Афсиомский подошел к нему с поздравительными объятиями: «Вольтер, да ведь даже я, путешественник и солдат, готов подписаться под всеми твоими тезами. Более того, готов их даже чем-то и расширить. Вот, например, размышляя вместе с Ксенофонтом Василиском, пришли мы к некоторой идее о пользительности морганатических связей между высшим и низшим сословиями. Потомству же, приобретенному от сих совокуплений, надобно предоставлять предпочтительные права для подъема в высшие сферы. Вот таким образом будет возникать подлинный межсословный эквилибриум!»

«Вот это уж совсем недюжинная идея!» — воскликнул изумленный Вольтер.

«А кто ж это такой — широконатурный и недюжинный Ксенофонт Василиск?» — вопросил, едва удерживаясь от щастливых скачков молодой веселости, посланник барон Фон-Фигин.

Генерал оправил свое жабо с исключительной значительностью. «Се есмь, ваша светлость, крупная фигура старинного византийского происхождения. Сия фигура как раз является зачинателем обширного генеалогического древа, соединяющего знатные рода с тружениками нив и ремесел. Увы, пока что еще не занесен в наши знатные рубрики».

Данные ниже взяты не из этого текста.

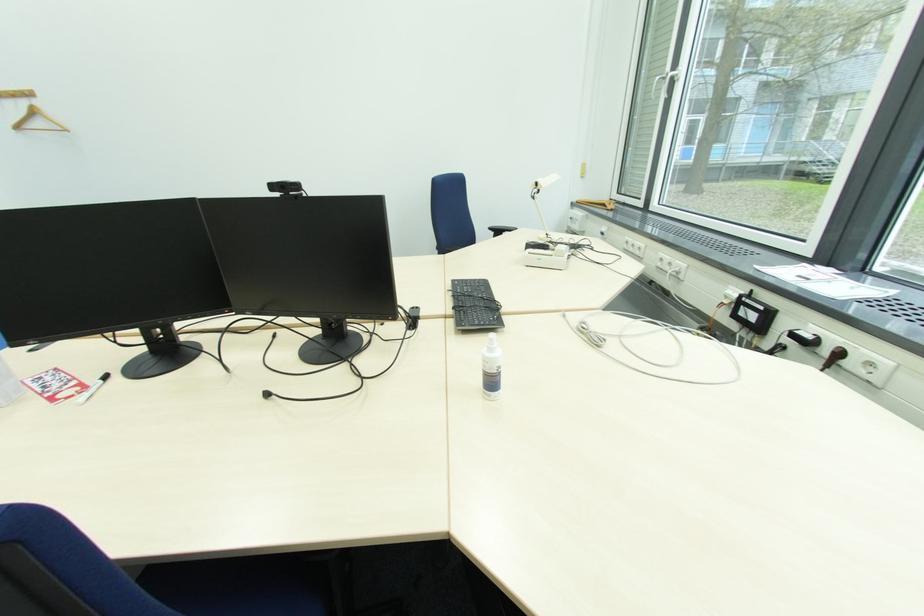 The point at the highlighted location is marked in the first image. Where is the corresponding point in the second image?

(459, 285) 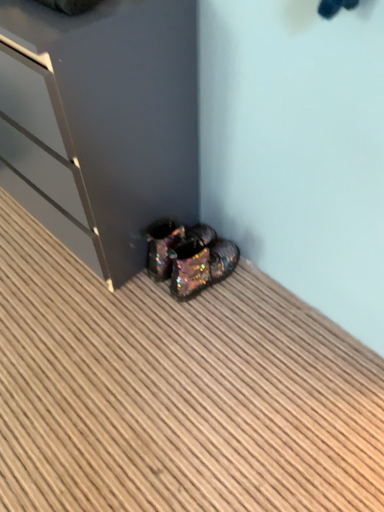 Locate an element on the screen. The width and height of the screenshot is (384, 512). vacant area to the right of iridescent glittery shoes at lower center is located at coordinates (259, 287). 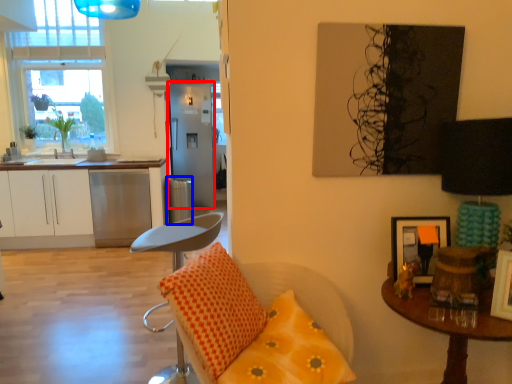 Question: Which object is further to the camera taking this photo, fridge (highlighted by a red box) or trash bin/can (highlighted by a blue box)?

Choices:
 (A) fridge
 (B) trash bin/can

Answer: (A) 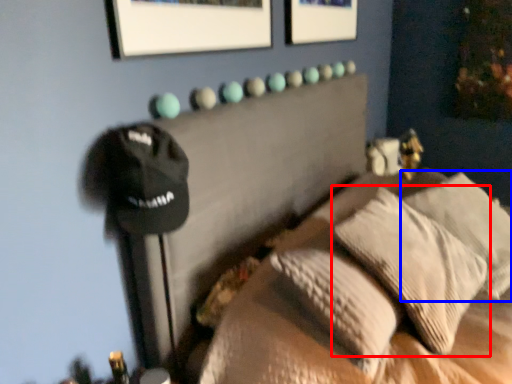 Question: Among these objects, which one is farthest to the camera, pillow (highlighted by a red box) or pillow (highlighted by a blue box)?

Choices:
 (A) pillow
 (B) pillow

Answer: (B) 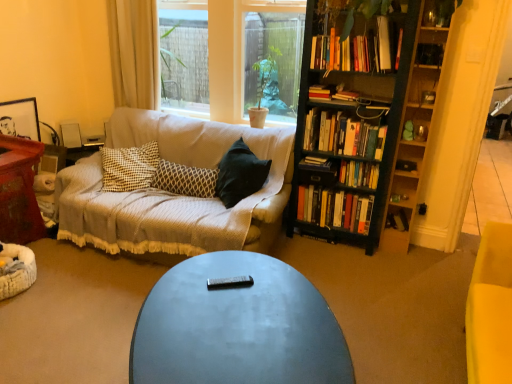 You are a GUI agent. You are given a task and a screenshot of the screen. Output one action in this format:
    pyautogui.click(x=<x>, y=<y>)
    Task: Click on the blank space situated above matte black coffee table at center (from a real-world perspective)
    The height and width of the screenshot is (384, 512).
    Given the screenshot: What is the action you would take?
    pyautogui.click(x=242, y=309) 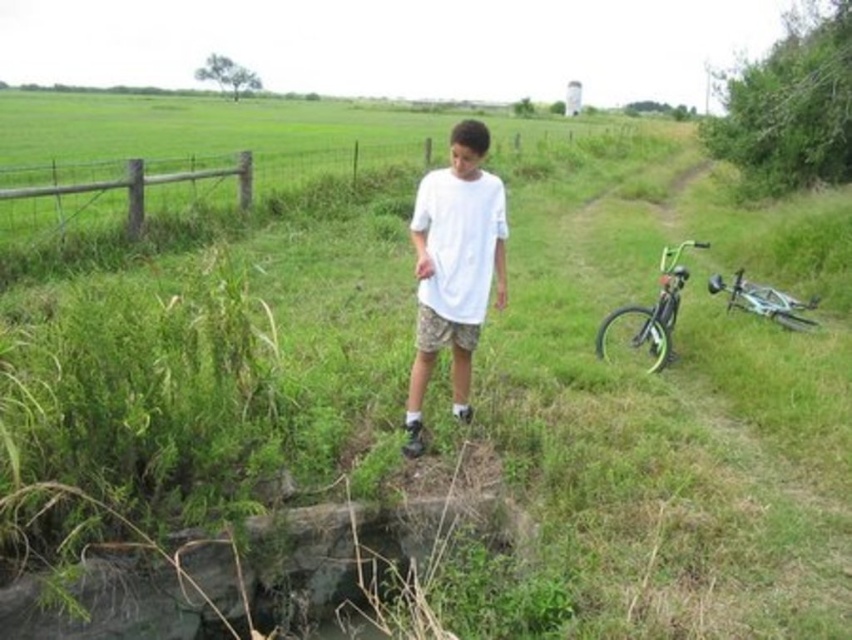 You are a fashion designer analyzing clothing proportions in the scene. Given the white matte shirt at center and the camouflage fabric shorts at center, which clothing item has a greater horizontal span when viewed from the front?

The white matte shirt at center has a greater horizontal span than the camouflage fabric shorts at center, as its width is larger according to the description.

You are a photographer trying to capture the white matte shirt at center and the metallic silver bicycle at right in a single frame. Based on their positions, can you determine which object is closer to the camera?

The white matte shirt at center is above the metallic silver bicycle at right, which means it is closer to the camera since objects higher in the frame are typically nearer in such compositions.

«И в какую же книгу у нас включен сей Ксенофонт Василиск, ежели отсутствует в «Бархатной»?» — не без игривости вопросил барон.

«В книгу провидческого характера, каковая вскорости будет представлена Государыне для многозначительного прочтения!» — ответствовал генерал.

«Как это любезно с вашей строны, граф и генерал! Государыня как раз вчиталась в сей новый жанр просветительных утопий!» — продолжал весело ёрничать Фон-Фигин.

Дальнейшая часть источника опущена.